Being in a staff position, or a customer-serving position, means that every time you are in contact with others, you are trying to facilitate matters to make certain that the customer feels good about the result.  This has to do with equity as well as attitude.  Most people who come to our department for training understand who we are and what our product is.  They don't have to personally pay, so perhaps some of it is gratitiude for the opportunity (or the ability to escape work, though not all WANT to escape work), but they understand that we have guidelines to follow, and by and large, they respect those guidelines.  There are certainly exceptions.

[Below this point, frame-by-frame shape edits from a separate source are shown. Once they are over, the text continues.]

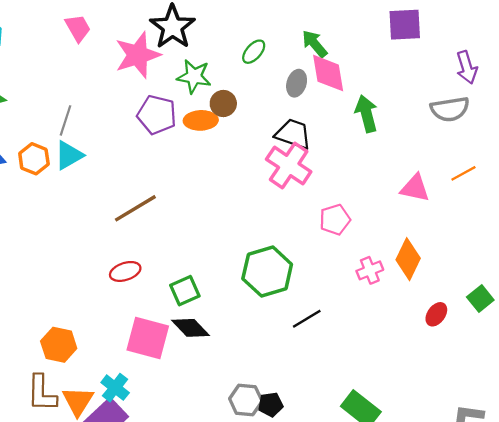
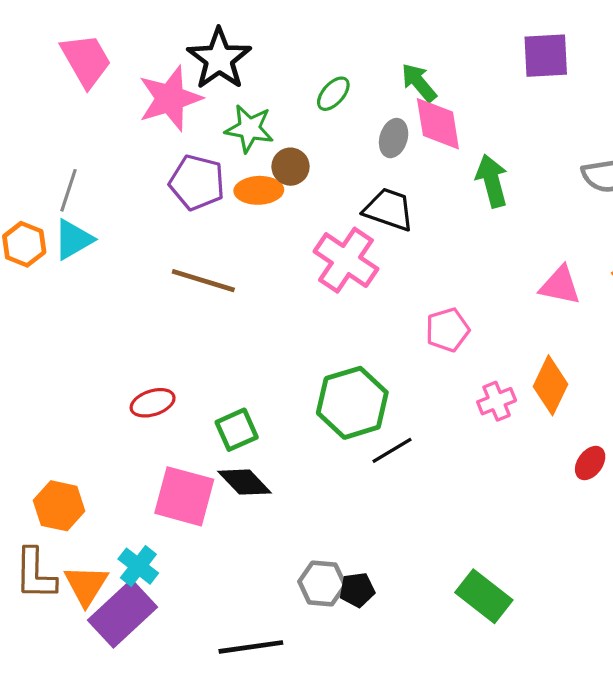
pink trapezoid: (78, 28) -> (86, 60), size x1.4
pink cross: (289, 166) -> (346, 260), moved
brown line: (135, 208) -> (203, 281), moved, turned 48
black line: (307, 319) -> (392, 450), moved

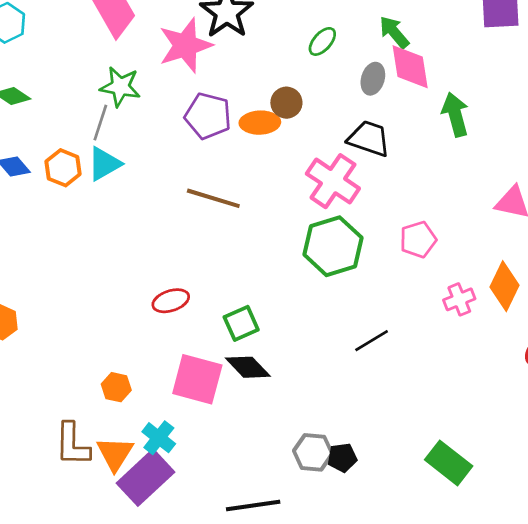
green star: (249, 129) -> (120, 87), moved
green hexagon: (352, 403) -> (333, 246), moved
orange hexagon: (59, 506) -> (116, 387), moved, size x0.7

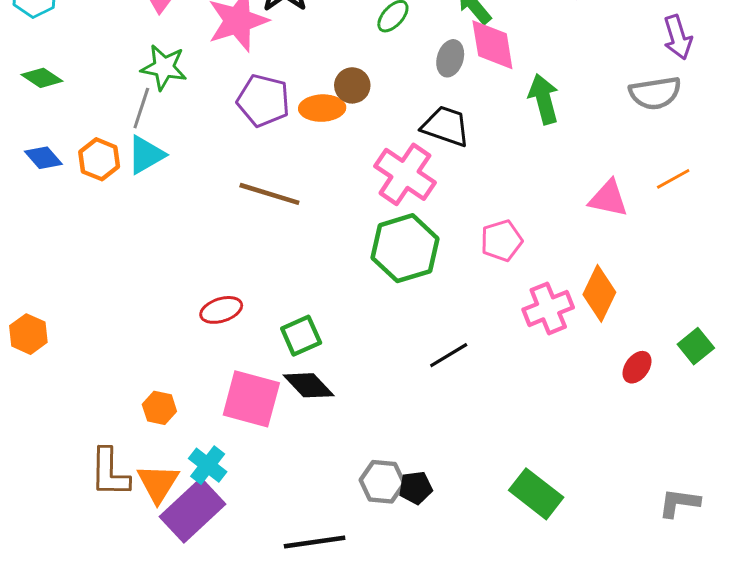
pink cross: (459, 299) -> (548, 308), size x1.4

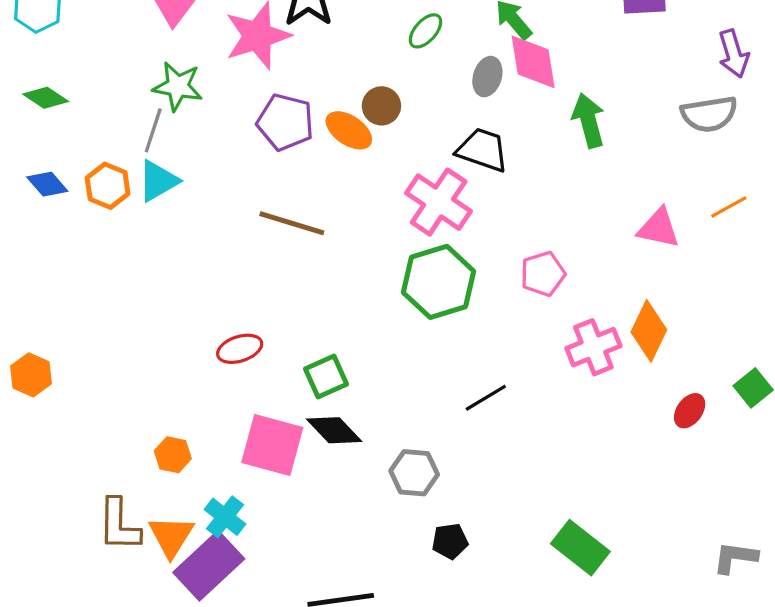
orange ellipse: (322, 108) -> (349, 130), turned 36
gray hexagon: (382, 482) -> (414, 473), moved

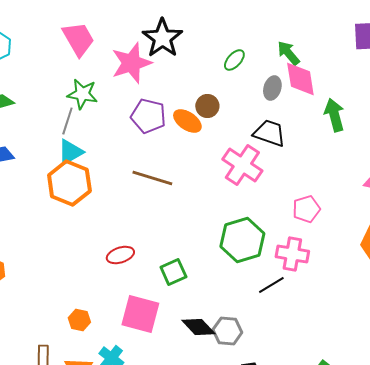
orange hexagon: (108, 186) -> (69, 183), moved, size x1.6
green hexagon: (439, 282) -> (242, 240), moved
pink cross: (593, 347) -> (292, 254), moved, turned 32
black diamond: (334, 430) -> (198, 327), moved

So when you want to actually maintain a relationship with your customers, you do things differently.  Students are disposable, and they are a renewable resource.  Different ones keep coming back, so there is no fear that faculty will become obsolete becaus students will choose not to come to classes.  If your purpose is to fill someone with your subject or shape them in your own image, you don't actually have to care about how the process goes--especially if you're not held accountable.  Where I am now, if someone is coming up to the time limit of a program, I can't just let them go and shrug.  Of course I could.  It is completely on their shoulders whether they finish a program or not.  But what does it do to our contact hours if I let someone slip through the cracks?  It's only one person.  And the people that they don't tell about our wonderful programs and customer service.  I'm working for word of mouth here.  So I email.  And I ask if they need any help or have any questions.  And while some still don't answer, others will tell me what's going on. Some--working adults, older than me--confess that they were afraid to speak up.  These are not children who need to be taught a lesson about growing up.  These are people who think they know the constraints of our program, and don't want to impose.  And I'm not nearly as intimidating as some professors I've had.  And not nearly as scary as some grad students I've known.  And Freshmen--let's face it--are 18.  And have radically different personalities.  They are people.  And sometimes, they can't cope.  Other times, they're just jerks.  But you know?  You can give them the benefit of the doubt, too.  I have to.  And customer service techniques teach you how to manage the jerks, too.  Just watch the next time you're a jerk--they try to manipulate you with the same techniques I've learned.  It's all rhetoric.

But the curious thing is that when you start considering the process, and how you can intervene and facilitate the success of a person or a situation, it becomes a habit, and requires much less effort.  Granted, I'm tied to an office for 40 hours, so I have to send these emails, but really, it doesn't take very long.  Thinking of a student as a customer simply in order to reorient you're thinking so that you make every reasonable effort to facilitate their success--THAT is what faculty customer service would look like.  It's not the same as spoon feeding them.  I'm not saying that you have to break the rules.  Just start by asking, after you tell them what they need to do, "How can I help with this process?"  Many times, they won't ask for anything.  But I think, with students, many times we try to avoid contact hours rather than seeking them out.  It's part of the institution.

**I forgot to mention that at the root of faculty resistance to customer service is that "service" sounds menial.  Ego and the relative importance of faculty to the university are definitely factors.